+++ INFORMATION GIVEN +++

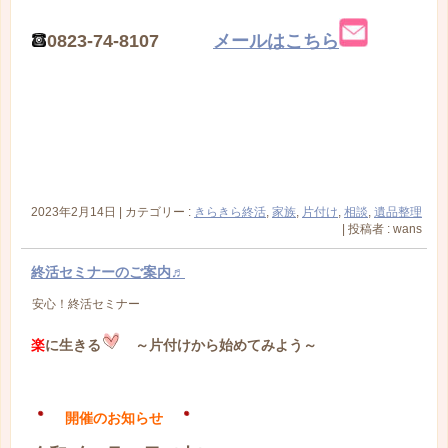
0823-74-8107
メールはこちら
2023年2月14日
|
カテゴリー :
きらきら終活
,
家族
,
片付け
,
相談
,
遺品整理
|
投稿者 : wans
終活セミナーのご案内♬
安心！終活セミナー
楽
に生きる
～片付けから始めてみよう～
開催のお知らせ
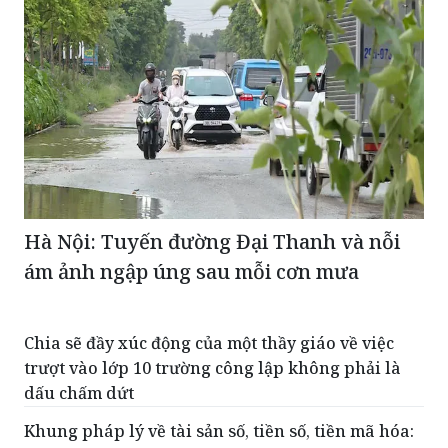
Hà Nội: Tuyến đường Đại Thanh và nỗi
ám ảnh ngập úng sau mỗi cơn mưa
Chia sẽ đầy xúc động của một thầy giáo về việc
trượt vào lớp 10 trường công lập không phải là
dấu chấm dứt
Khung pháp lý về tài sản số, tiền số, tiền mã hóa:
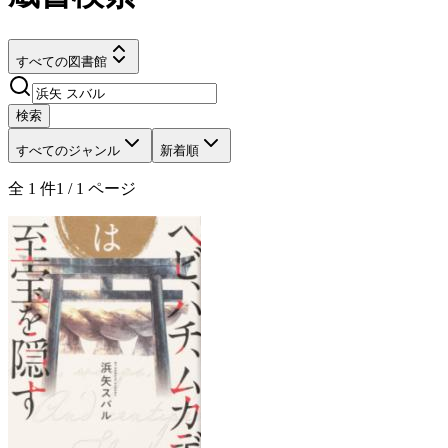
すべての図書館
検索
すべてのジャンル
新着順
全
1
件
1
/
1
ページ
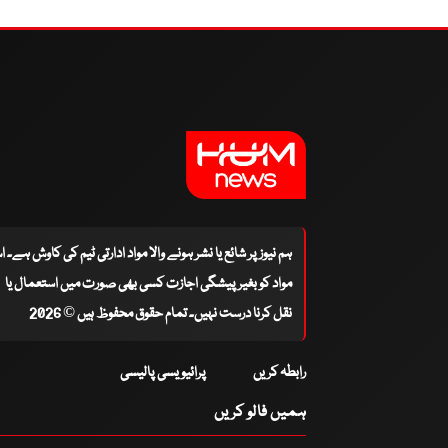
ہم نیوز پر شائع یا نشر ہونے والا مواد ادارتی ٹیم کی کاوش ہے۔ 
مواد کو بغیر پیشگی اجازت کسی بھی صورت میں استعمال یا
نقل کرنا درست نہیں۔ تمام حقوق محفوظ ہیں © 2026
رابطہ کریں
پرائیویسی پالیسی
ہمیں فالو کریں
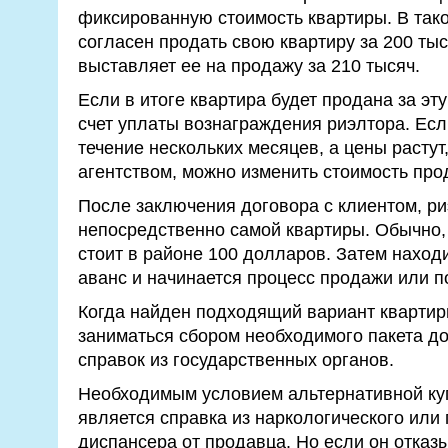
фиксированную стоимость квартиры. В тако
согласен продать свою квартиру за 200 тыс
выставляет ее на продажу за 210 тысяч.
Если в итоге квартира будет продана за эту
счет уплаты вознаграждения риэлтора. Есл
течение нескольких месяцев, а цены растут,
агентством, можно изменить стоимость про
После заключения договора с клиентом, ри
непосредственно самой квартиры. Обычно, 
стоит в районе 100 долларов. Затем находи
аванс и начинается процесс продажи или 
Когда найден подходящий вариант квартир
заниматься сбором необходимого пакета д
справок из государственных органов.
Необходимым условием альтернативной ку
является справка из наркологического или
диспансера от продавца. Но если он отказ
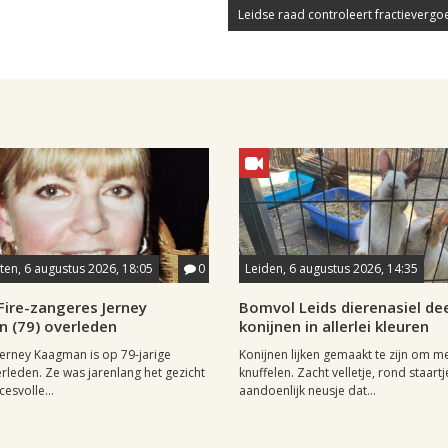
Leidse raad controleert fractievergo
en, 6 augustus 2026, 18:05
0
Leiden, 6 augustus 2026, 14:35
Fire-zangeres Jerney
Bomvol Leids dierenasiel dee
 (79) overleden
konijnen in allerlei kleuren
erney Kaagman is op 79-jarige
Konijnen lijken gemaakt te zijn om m
erleden. Ze was jarenlang het gezicht
knuffelen. Zacht velletje, rond staartj
esvolle...
aandoenlijk neusje dat...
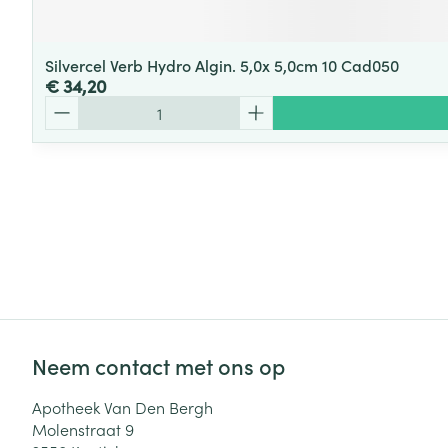
Silvercel Verb Hydro Algin. 5,0x 5,0cm 10 Cad050
€ 34,20
Aantal
Neem contact met ons op
Apotheek Van Den Bergh
Molenstraat 9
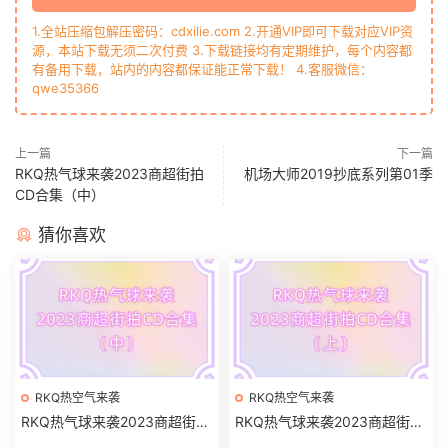
1.全站压缩包解压密码：cdxilie.com 2.开通VIP即可下载对应VIP资
源，本站下载无须二次付费 3.下载链接均有定期维护，每个内容都
有备用下载，站内的内容都保证能正常下载！ 4.客服微信：
qwe35366
上一篇
下一篇
RKQ热气球来袭2023商超街拍
机场大师2019抄底系列第01季
CD合集（中）
猜你喜欢
RKQ热空气来袭
RKQ热空气来袭
RKQ热气球来袭2023商超街拍
RKQ热气球来袭2023商超街拍
CD合集（中）
CD合集（上）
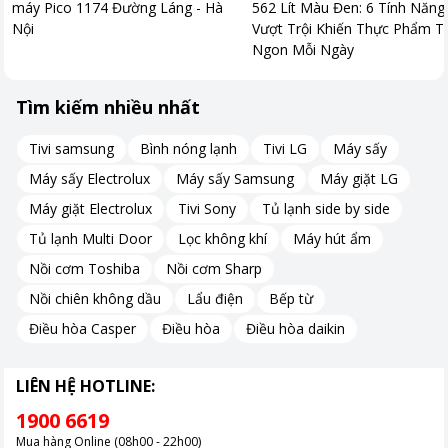
máy Pico 1174 Đường Láng - Hà
562 Lít Màu Đen: 6 Tính Năng
Nội
Vượt Trội Khiến Thực Phẩm T
Ngon Mỗi Ngày
Tìm kiếm nhiều nhất
Tivi samsung
Bình nóng lạnh
Tivi LG
Máy sấy
Máy sấy Electrolux
Máy sấy Samsung
Máy giặt LG
Máy giặt Electrolux
Tivi Sony
Tủ lạnh side by side
Tủ lạnh Multi Door
Lọc không khí
Máy hút ẩm
Nồi cơm Toshiba
Nồi cơm Sharp
Nồi chiên không dầu
Lẩu điện
Bếp từ
Điều hòa Casper
Điều hòa
Điều hòa daikin
LIÊN HỆ HOTLINE:
1900 6619
Mua hàng Online (08h00 - 22h00)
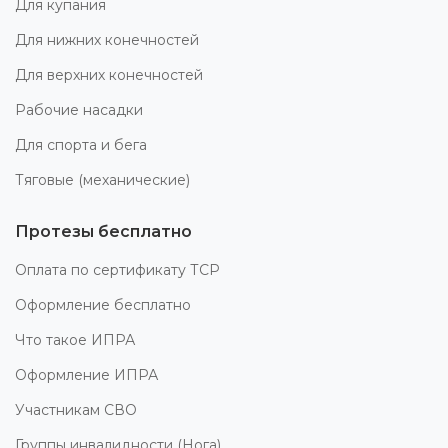
Для купания
Для нижних конечностей
Для верхних конечностей
Рабочие насадки
Для спорта и бега
Тяговые (механические)
Протезы бесплатно
Оплата по сертификату ТСР
Оформление бесплатно
Что такое ИПРА
Оформление ИПРА
Участникам СВО
Группы инвалидности (Нога)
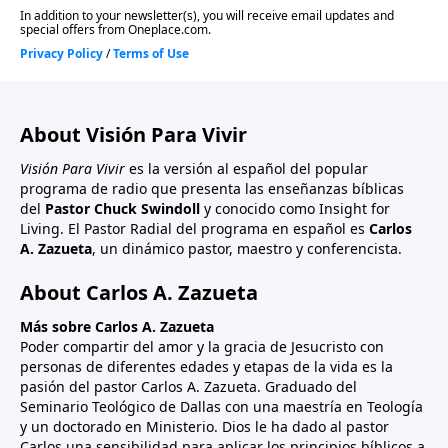
About Visión Para Vivir
Visión Para Vivir
es la versión al español del popular
programa de radio que presenta las enseñanzas bíblicas
del
Pastor Chuck Swindoll
y conocido como Insight for
Living. El Pastor Radial del programa en español es
Carlos
A. Zazueta
, un dinámico pastor, maestro y conferencista.
About Carlos A. Zazueta
Más sobre Carlos A. Zazueta
Poder compartir del amor y la gracia de Jesucristo con
personas de diferentes edades y etapas de la vida es la
pasión del pastor Carlos A. Zazueta. Graduado del
Seminario Teológico de Dallas con una maestría en Teología
y un doctorado en Ministerio. Dios le ha dado al pastor
Carlos una sensibilidad para aplicar los principios bíblicos a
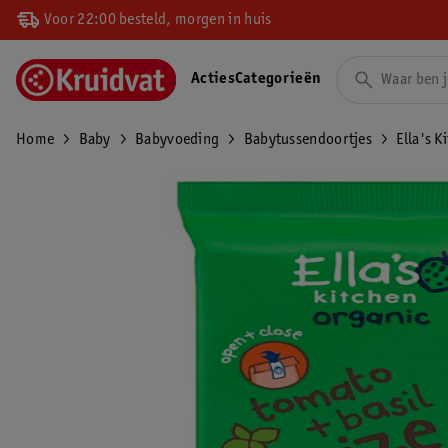
Voor 22:00 besteld, morgen in huis
Acties
Categorieën
Home
Baby
Babyvoeding
Babytussendoortjes
Ella's 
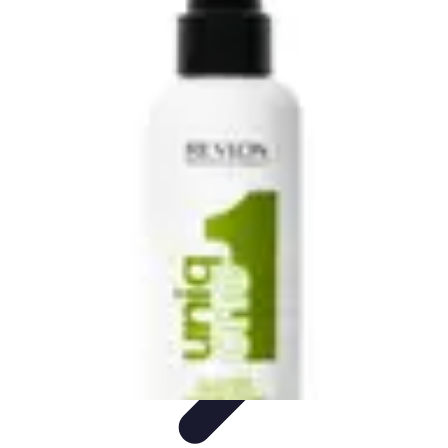
Tout sur le Padel
Entraînement et Techniques
Techniques et
Stratégies
Équipement
Tendances
Équipement et Terrain
Tout sur le Padel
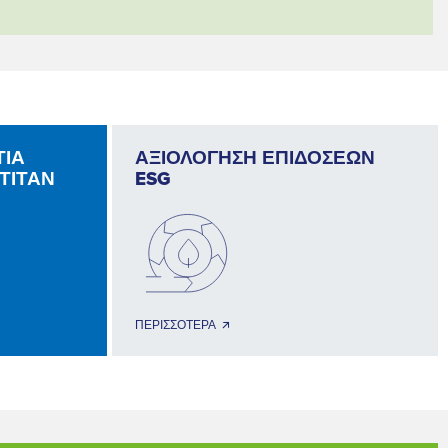
ΤΙΑ
ΑΞΙΟΛΟΓΗΣΗ ΕΠΙΔΟΣΕΩΝ
ΤΙΤΑΝ
ESG
ΠΕΡΙΣΣΟΤΕΡΑ 🡭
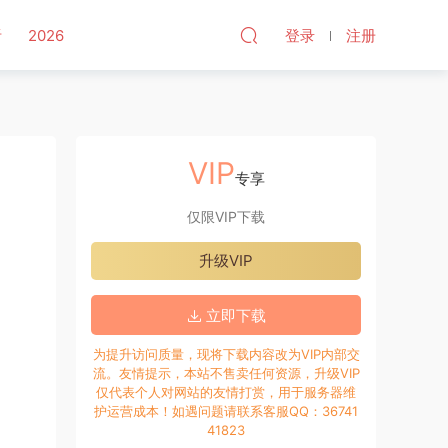
听
2026
登录
注册
VIP
专享
仅限VIP下载
升级VIP
立即下载
为提升访问质量，现将下载内容改为VIP内部交
流。友情提示，本站不售卖任何资源，升级VIP
仅代表个人对网站的友情打赏，用于服务器维
护运营成本！如遇问题请联系客服QQ：36741
41823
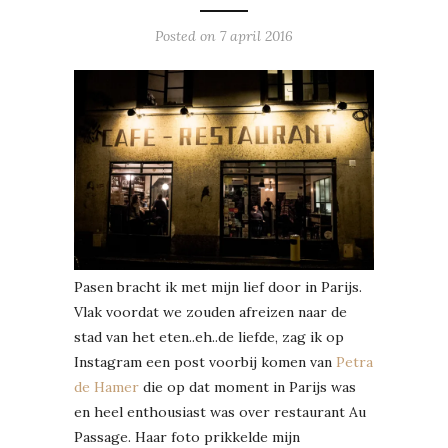
Posted on
7 april 2016
Pasen bracht ik met mijn lief door in Parijs.
Vlak voordat we zouden afreizen naar de
stad van het eten..eh..de liefde, zag ik op
Instagram een post voorbij komen van
Petra
de Hamer
die op dat moment in Parijs was
en heel enthousiast was over restaurant Au
Passage. Haar foto prikkelde mijn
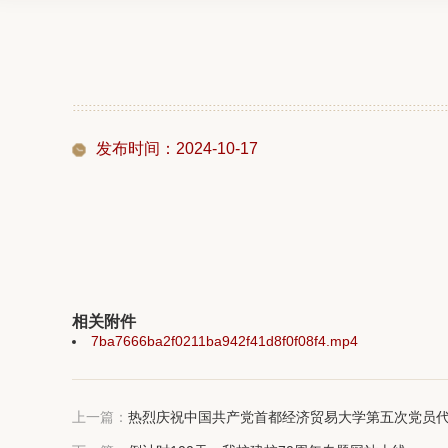
发布时间：2024-10-17
相关附件
7ba7666ba2f0211ba942f41d8f0f08f4.mp4
上一篇：
热烈庆祝中国共产党首都经济贸易大学第五次党员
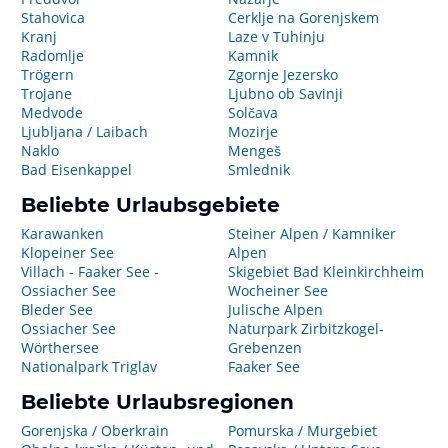
Stahovica
Cerklje na Gorenjskem
Kranj
Laze v Tuhinju
Radomlje
Kamnik
Trögern
Zgornje Jezersko
Trojane
Ljubno ob Savinji
Medvode
Solčava
Ljubljana / Laibach
Mozirje
Naklo
Mengeš
Bad Eisenkappel
Smlednik
Beliebte Urlaubsgebiete
Karawanken
Steiner Alpen / Kamniker
Klopeiner See
Alpen
Villach - Faaker See -
Skigebiet Bad Kleinkirchheim
Ossiacher See
Wocheiner See
Bleder See
Julische Alpen
Ossiacher See
Naturpark Zirbitzkogel-
Wörthersee
Grebenzen
Nationalpark Triglav
Faaker See
Beliebte Urlaubsregionen
Gorenjska / Oberkrain
Pomurska / Murgebiet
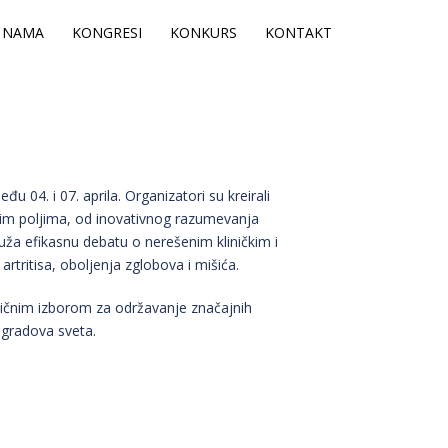
 NAMA
KONGRESI
KONKURS
KONTAKT
 04. i 07. aprila. Organizatori su kreirali
svim poljima, od inovativnog razumevanja
ruža efikasnu debatu o nerešenim kliničkim i
rtritisa, oboljenja zglobova i mišića.
odličnim izborom za održavanje značajnih
 gradova sveta.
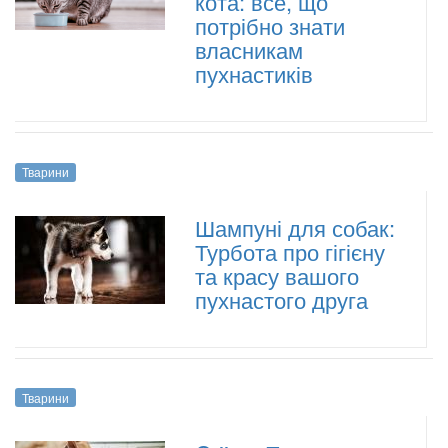
кота: все, що
потрібно знати
власникам
пухнастиків
Тварини
Шампуні для собак:
Турбота про гігієну
та красу вашого
пухнастого друга
Тварини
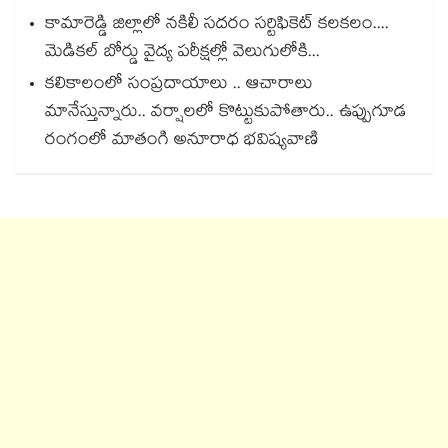
కామారెడ్డి జిల్లాలో నకిలీ సదరం సర్టిఫికెట్ కలకలం....
మెడికల్ బోర్డు వైద్య పరీక్షల్లో వెలుగులోకి...
కలికాలంలో సంప్రదాయాలు .. ఆచారాలు
మానేస్తున్నారు.. వర్షాలలో కొట్టుకుపోతారు.. ఉప్పుగూడ
రంగంలో మాతంగి అనూరాధ భవిష్యవాణి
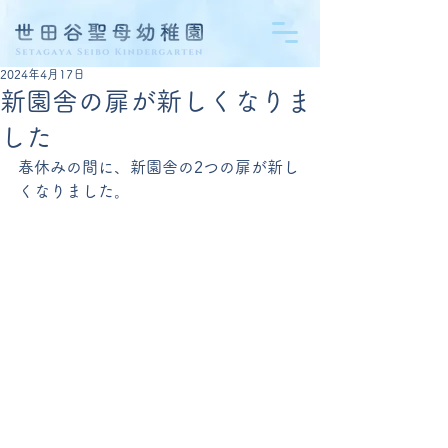
2024年4月17日
新園舎の扉が新しくなりま
した
春休みの間に、新園舎の2つの扉が新し
くなりました。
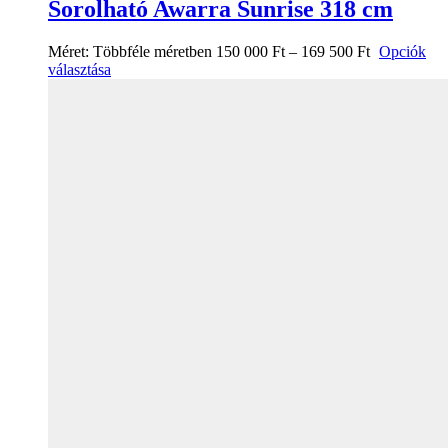
Sorolható Awarra Sunrise 318 cm
Méret:
Többféle méretben
150 000
Ft
–
169 500
Ft
Opciók
választása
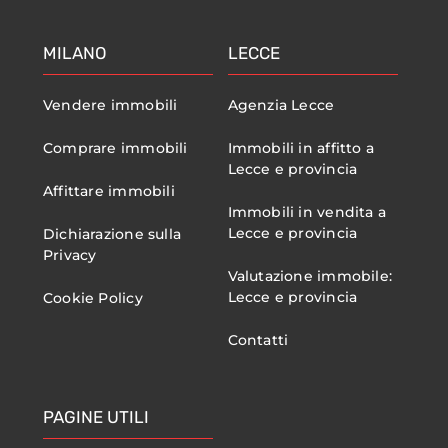
MILANO
LECCE
Vendere immobili
Agenzia Lecce
Comprare immobili
Immobili in affitto a
Lecce e provincia
Affittare immobili
Immobili in vendita a
Lecce e provincia
Dichiarazione sulla
Privacy
Valutazione immobile:
Lecce e provincia
Cookie Policy
Contatti
PAGINE UTILI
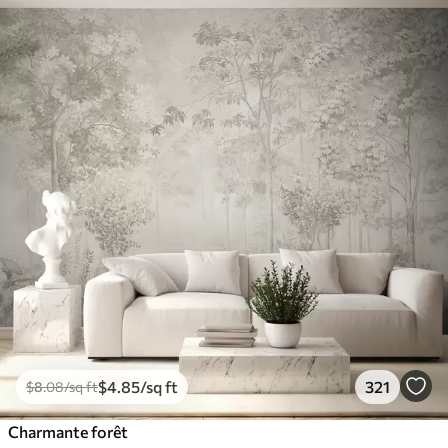
$
4
.85
/sq ft
321
$
8
.08
/sq ft
Charmante forêt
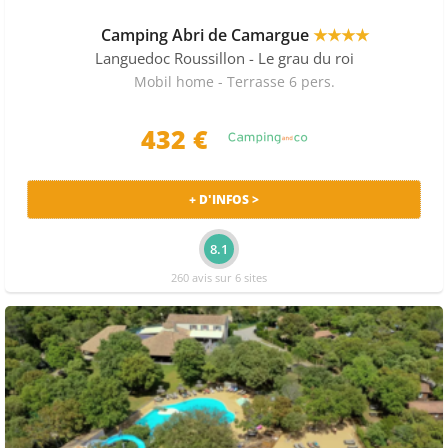
Camping Abri de Camargue
★★★★
Languedoc Roussillon
- Le grau du roi
Mobil home - Terrasse 6 pers.
432 €
+ D'INFOS >
8.1
260 avis sur 6 sites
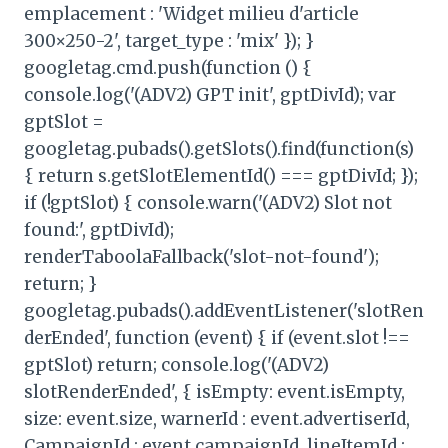
emplacement : 'Widget milieu d'article
300×250-2', target_type : 'mix' }); }
googletag.cmd.push(function () {
console.log('(ADV2) GPT init', gptDivId); var
gptSlot =
googletag.pubads().getSlots().find(function(s)
{ return s.getSlotElementId() === gptDivId; });
if (!gptSlot) { console.warn('(ADV2) Slot not
found:', gptDivId);
renderTaboolaFallback('slot-not-found');
return; }
googletag.pubads().addEventListener('slotRen
derEnded', function (event) { if (event.slot !==
gptSlot) return; console.log('(ADV2)
slotRenderEnded', { isEmpty: event.isEmpty,
size: event.size, warnerId : event.advertiserId,
CampaignId : event.campaignId, lineItemId :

+++

▸ DIRECTIONS: From the entries above, copy every line that holds the word "không".

▸ EXERCISE RESULT:
trượt vào lớp 10 trường công lập không phải là
Lọc không khí
Nồi chiên không dầu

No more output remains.